Abstract：One of the most challenging problems in geometry and physics is to compute higher genus Gromov-Witten (GW) invariants of compact Calabi-Yau 3-folds, such as the famous quintic 3-fold. I will briefly describe how physicists compute GW-invariants of the quintic 3-fold up to genus 53, using five mathematical conjectures. Three of them were proved and one of the remaining two conjectures was solved in some genus. I will explain how to prove the last open one, referred to as Castelnuovo bound in the literature. This talk is based on the joint work with Yongbin Ruan.

Younghan Bae: Surfaces on Calabi-Yau fourfolds

Abstract: Consider a smooth projective Calabi-Yau 4-fold X(including hyperkahler and abelian 4-folds) over C. By the work of Borisov-Joyce/Oh Thomas, the moduli space of stable sheaves on X with fixed Chern character has a virtual fundamental class. This cycle vanishes when the (2,2)-class of the Chern character is Hodge theoretically `nontrivial'. I will fix this issue by using Kiem-Li/Kiem-Park cosection technique. Also, I will try to explain why the surface counting theory has its own unique feature compared to curve counting theories. This talk is based on joint projects with Martijn Kool and Hyeonjun Park.

Elba Garcia-Failde: The negative counterpart of Witten’s r-spin conjecture

Abstract: In 1990, Witten conjectured that the generating series of intersection numbers of psi classes is a tau function of the KdV hierarchy. This was first proved by Kontsevich. In 2017, Norbury conjectured that the generating series of intersection numbers of psi classes times a negative square root of the canonical bundle is also a tau function of the KdV hierarchy. In joint work with N. Chidambaram and A. Giacchetto (https://arxiv.org/abs/2205.15621), we prove Norbury’s conjecture and obtain polynomial relations among kappa classes which were recently conjectured by Kazarian--Norbury. We also introduce a new collection of cohomology classes, which correspond to negative r-th roots (previously r=2) of the canonical bundle and form a cohomological field theory (CohFT), the negative analogue of Witten’s r-spin CohFT, which turns out to be geometrically much simpler.
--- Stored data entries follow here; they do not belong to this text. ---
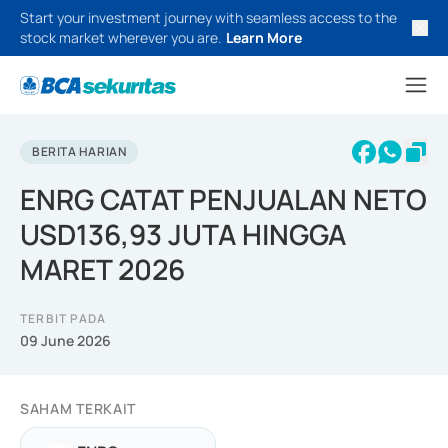
Start your investment journey with seamless access to the
stock market wherever you are.
Learn More
BERITA HARIAN
ENRG CATAT PENJUALAN NETO
USD136,93 JUTA HINGGA
MARET 2026
TERBIT PADA
09 June 2026
SAHAM TERKAIT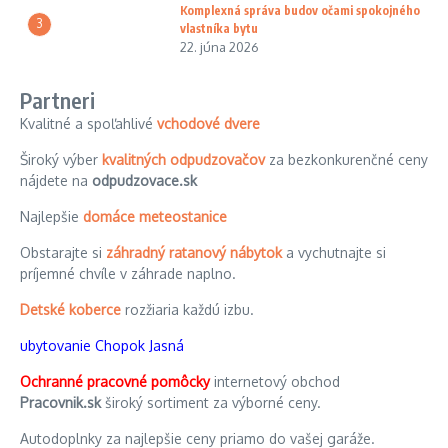
Komplexná správa budov očami spokojného
3
vlastníka bytu
22. júna 2026
Partneri
Kvalitné a spoľahlivé
vchodové dvere
Široký výber
kvalitných odpudzovačov
za bezkonkurenčné ceny
nájdete na
odpudzovace.sk
Najlepšie
domáce meteostanice
Obstarajte si
záhradný ratanový nábytok
a vychutnajte si
príjemné chvíle v záhrade naplno.
Detské koberce
rozžiaria každú izbu.
ubytovanie Chopok Jasná
Ochranné pracovné pomôcky
internetový obchod
Pracovnik.sk
široký sortiment za výborné ceny.
Autodoplnky za najlepšie ceny priamo do vašej garáže.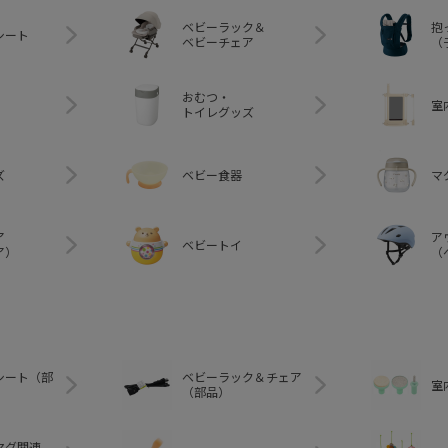
ベビーラック＆
抱
シート
ベビーチェア
（
おむつ・
室
トイレグッズ
ズ
ベビー食器
マ
ア
ア
ベビートイ
ア）
（
シート（部
ベビーラック＆チェア
室
（部品）
マグ関連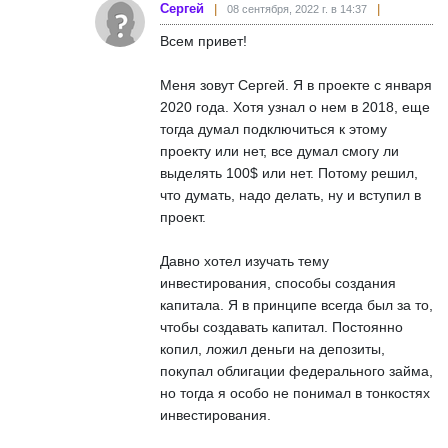
Сергей
08 сентября, 2022 г. в 14:37
Всем привет!
Меня зовут Сергей. Я в проекте с января
2020 года. Хотя узнал о нем в 2018, еще
тогда думал подключиться к этому
проекту или нет, все думал смогу ли
выделять 100$ или нет. Потому решил,
что думать, надо делать, ну и вступил в
проект.
Давно хотел изучать тему
инвестирования, способы создания
капитала. Я в принципе всегда был за то,
чтобы создавать капитал. Постоянно
копил, ложил деньги на депозиты,
покупал облигации федерального займа,
но тогда я особо не понимал в тонкостях
инвестирования.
We prove that the corresponding intersection numbers can be computed recursively using topological recursion (which I will briefly introduce) and, equivalently, W-constraints. The strategy draws inspiration from our proof, together with S. Charbonnier (https://arxiv.org/abs/2203.16523), of Witten’s r-spin conjecture from 1993 (Faber—Shadrin—Zvonkine’s theorem from 2010) that claims that (positive) r-spin intersection numbers satisfy the r-KdV hierarchy. We also obtain new (tautological) relations on the moduli space of curves in a (negative) analogous way to Pandharipande--Pixton--Zvonkine. The talk will be an overview of these four topics (r=2/>2; positive/negative) and their connections.
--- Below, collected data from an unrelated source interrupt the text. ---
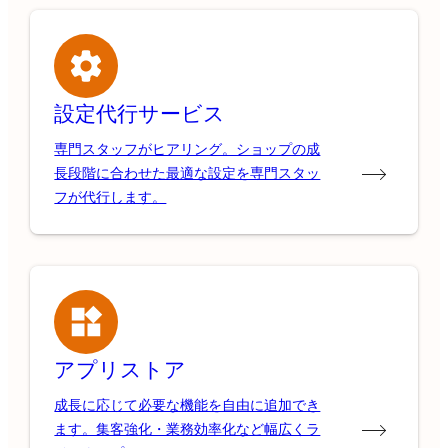
設定代行サービス
専門スタッフがヒアリング。ショップの成
長段階に合わせた最適な設定を専門スタッ
フが代行します。
アプリストア
成長に応じて必要な機能を自由に追加でき
ます。集客強化・業務効率化など幅広くラ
Yaoxiong Wen: Mirror symmetry for special nilpotent orbit closures

Abstract: Inspired by the work of Gukov-Witten, we investigate stringy E-polynomials of nilpotent orbit closures of type $B_n$ and $C_n$. Classically, there is a famous Springer duality between special orbits. Therefore, it is natural to speculate that the mirror symmetry we seek may coincide with Springer duality in the context of special orbits. Unfortunately, such a naive statement fails. To remedy the situation, we propose a conjecture which asserts the mirror symmetry for certain parabolic/induced covers of special orbits. Then, we prove the conjecture for Richardson orbits and obtain certain partial results in general.  In the mirror symmetry, we find an interesting seesaw phenonem where Lusztig's canonical quotient group plays an important role. This talk is based on the joint work with Baohua Fu and Yongbin Ruan, https://arxiv.org/abs/2207.10533.
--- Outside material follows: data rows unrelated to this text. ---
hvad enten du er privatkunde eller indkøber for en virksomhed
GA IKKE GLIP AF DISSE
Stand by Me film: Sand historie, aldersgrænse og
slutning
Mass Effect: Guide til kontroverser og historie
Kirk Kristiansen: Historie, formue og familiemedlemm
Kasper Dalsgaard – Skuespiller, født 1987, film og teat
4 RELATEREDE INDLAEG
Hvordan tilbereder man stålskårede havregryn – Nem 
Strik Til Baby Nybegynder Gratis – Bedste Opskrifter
Hu Zhao: Commutativity of quantization and reduction for quiver representations

Abstract: Given a finite quiver, its double may be viewed as its non-commutative “cotangent” space, and hence is a non-commutative symplectic space. Crawley-Boevey, Etingof and Ginzburg constructed the non-commutative reduction of this space while Schedler constructed its quantization. We show that the non-commutative quantization and reduction commute with each other. Via the quantum and classical trace maps, such a commutativity induces the commutativity of the quantization and reduction on the space of quiver representations.